The key insight is to think about this problem from a different angle. Instead of checking every possible subarray (which would be inefficient), we can observe that for a subarray of length k to be valid, its minimum element must be greater than threshold / k.

This means: min_element_in_subarray > threshold / k

Rearranging: min_element_in_subarray * k > threshold

Now, here's the clever part: if we process elements from largest to smallest, we can build connected components gradually. When we add an element to our structure, it can either:

  1. Stand alone as a subarray of length 1
  2. Connect with already processed neighbors (which are all larger than the current element)

Since we process from largest to smallest, when we add element v at position i, it becomes the minimum element in any connected component it joins. The size of this component represents a potential subarray length k.

By using Union-Find (Disjoint Set Union), we can efficiently:

  • Track connected components of processed elements
  • Merge adjacent components when we process a new element
  • Keep track of component sizes

At each step, when processing element v with its component of size k, we check if v > threshold / k. If true, we've found a valid subarray where v is the minimum element and all other elements in the component are larger than v (since we processed them earlier).

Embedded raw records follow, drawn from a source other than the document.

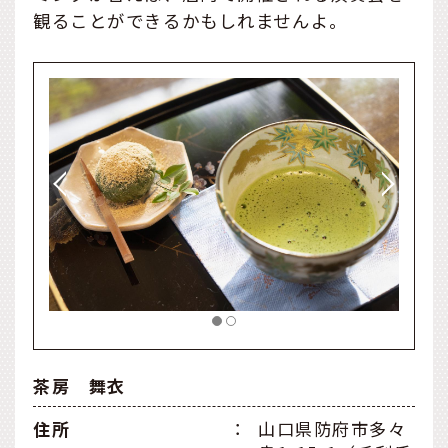
観ることができるかもしれませんよ。
茶房 舞衣
住所
：
山口県防府市多々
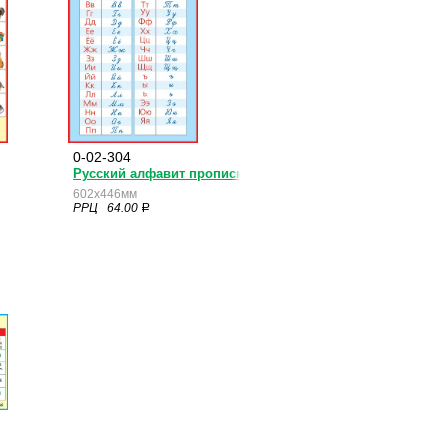
0-02-304
Русский алфавит прописные и печатные буквы
602x446мм
РРЦ 64.00
a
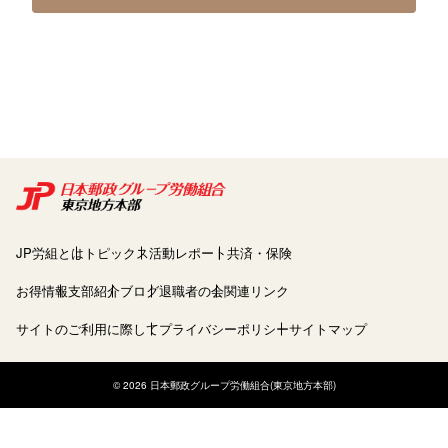
JP労組とは
トピックス
活動レポート
共済・保険
お得情報
支部紹介
ブログ
退職者の会
関連リンク
サイトのご利用に際して
プライバシーポリシー
サイトマップ
© 2026 日本郵政グループ労働組合(東京地方本部)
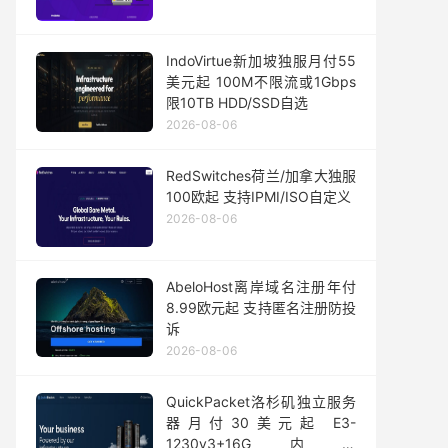
IndoVirtue新加坡独服月付55
美元起 100M不限流或1Gbps
限10TB HDD/SSD自选
2026-08-06
RedSwitches荷兰/加拿大独服
100欧起 支持IPMI/ISO自定义
2026-08-06
AbeloHost离岸域名注册年付
8.99欧元起 支持匿名注册防投
诉
2026-08-06
QuickPacket洛杉矶独立服务
器月付30美元起 E3-
1230v3+16G内存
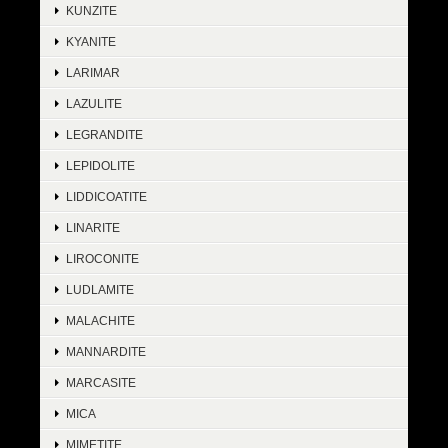
KUNZITE
KYANITE
LARIMAR
LAZULITE
LEGRANDITE
LEPIDOLITE
LIDDICOATITE
LINARITE
LIROCONITE
LUDLAMITE
MALACHITE
MANNARDITE
MARCASITE
MICA
MIMETITE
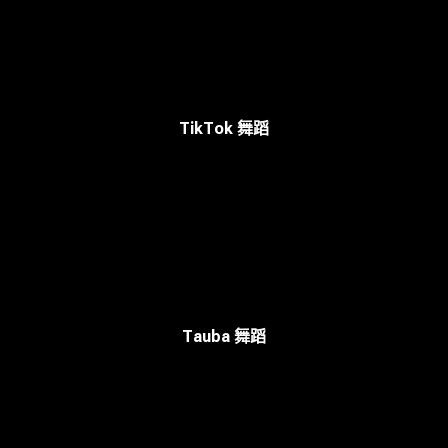
TikTok 舞蹈
Tauba 舞蹈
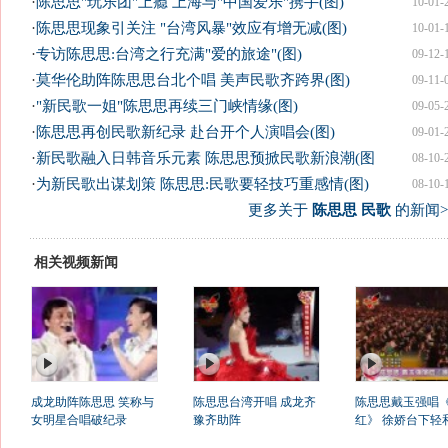
·
陈思思"玩乐团"上瘾 上海与"中国爱乐"携手(图)
10-01-
·
陈思思现象引关注 "台湾风暴"效应有增无减(图)
10-01-
·
专访陈思思:台湾之行充满"爱的旅途"(图)
09-12-
·
莫华伦助阵陈思思台北个唱 美声民歌齐跨界(图)
09-11-
·
"新民歌一姐"陈思思再续三门峡情缘(图)
09-05-
·
陈思思再创民歌新纪录 赴台开个人演唱会(图)
09-01-
·
新民歌融入日韩音乐元素 陈思思预掀民歌新浪潮(图
08-10-
·
为新民歌出谋划策 陈思思:民歌要轻技巧重感情(图)
08-10-
更多关于
陈思思 民歌
的新闻>
相关视频新闻
成龙助阵陈思思 笑称与
陈思思台湾开唱 成龙齐
陈思思戴玉强唱
女明星合唱破纪录
豫齐助阵
红》 徐娇台下轻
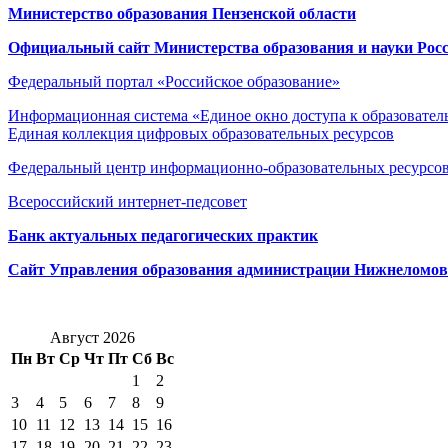
Министерство образования Пензенской области
Официальный сайт Министерства образования и науки Рос
Федеральный портал «Российское образование»
Информационная система «Единое окно доступа к образовател
Единая коллекция цифровых образовательных ресурсов
Федеральный центр информационно-образовательных ресурсо
Всероссийский интернет-педсовет
Банк актуальных педагогических практик
Сайт Управления образования администрации Нижнеломов
Август 2026
Пн
Вт
Ср
Чт
Пт
Сб
Вс
1
2
3
4
5
6
7
8
9
10
11
12
13
14
15
16
17
18
19
20
21
22
23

This approach is optimal because:

  1. We only need to check each element once as a potential minimum
  2. Union-Find operations are nearly constant time
  3. We can stop as soon as we find any valid subarray

Learn more about Stack, Union Find and Monotonic Stack patterns.

Solution Approach

The implementation uses a Union-Find data structure with a greedy approach, processing elements from largest to smallest:

1. Data Structure Setup:

  • p: Parent array for Union-Find, initially p[i] = i (each element is its own parent)
  • size: Array tracking the size of each component, initially all 1
  • vis: Boolean array marking which positions have been processed

2. Sorting Strategy: Create arr by sorting (value, index) pairs in descending order by value. This ensures we process elements from largest to smallest.

3. Union-Find Operations:

  • find(x): Finds the root of component containing x with path compression
  • merge(a, b): Merges two components, updating the size of the root

4. Main Algorithm: For each element (v, i) in sorted order:

  1. Check left neighbor: If i > 0 and vis[i-1] is true (left neighbor already processed), merge current position with left neighbor
  2. Check right neighbor: If i < n-1 and vis[i+1] is true (right neighbor already processed), merge current position with right neighbor
  3. Validate subarray: After merging, check if v > threshold // size[find(i)]
    • If true, return size[find(i)] as we found a valid subarray
    • The current element v is the minimum in this component (all others are larger)
  4. Mark as visited: Set vis[i] = True to indicate this position is processed

5. Key Observations:

  • When we process element v, all previously processed elements are ≥ v
  • The connected component containing v forms a contiguous subarray
  • v is the minimum element in its component
  • The condition v > threshold / k becomes v > threshold // k using integer division

6. Time Complexity:

  • Sorting: O(n log n)
  • Union-Find operations: O(n × α(n)) where α is the inverse Ackermann function (nearly constant)
  • Overall: O(n log n)

The algorithm returns -1 if no valid subarray is found after processing all elements.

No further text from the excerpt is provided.